Action item: All of the records below must be reproduced exactly, minus any pictures.
**** Records to use
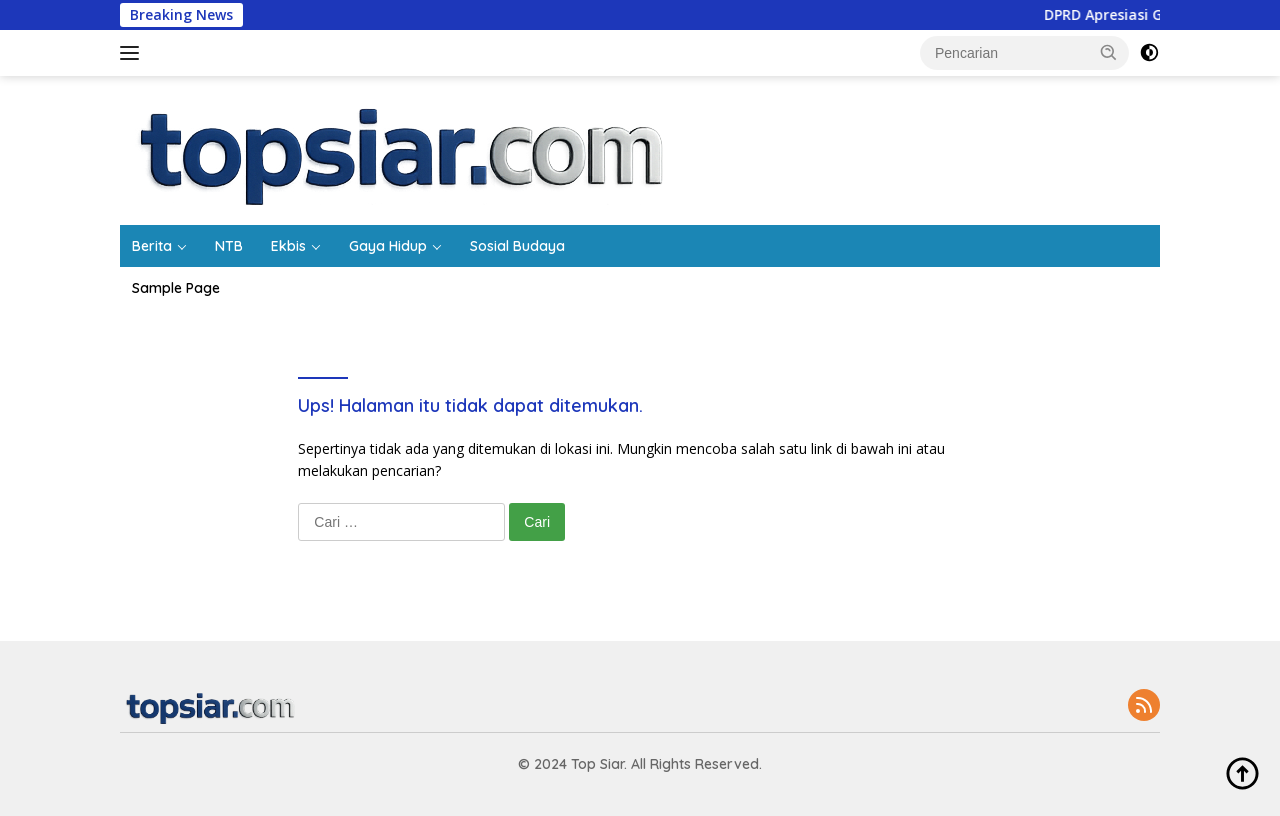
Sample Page (176, 288)
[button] (1109, 52)
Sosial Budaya (517, 246)
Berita (152, 246)
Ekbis (288, 246)
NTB (229, 246)
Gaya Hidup (388, 246)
********
Answer to the problem:
Sample Page (176, 288)
[button] (1109, 52)
Sosial Budaya (517, 246)
Berita (152, 246)
Ekbis (288, 246)
NTB (229, 246)
Gaya Hidup (388, 246)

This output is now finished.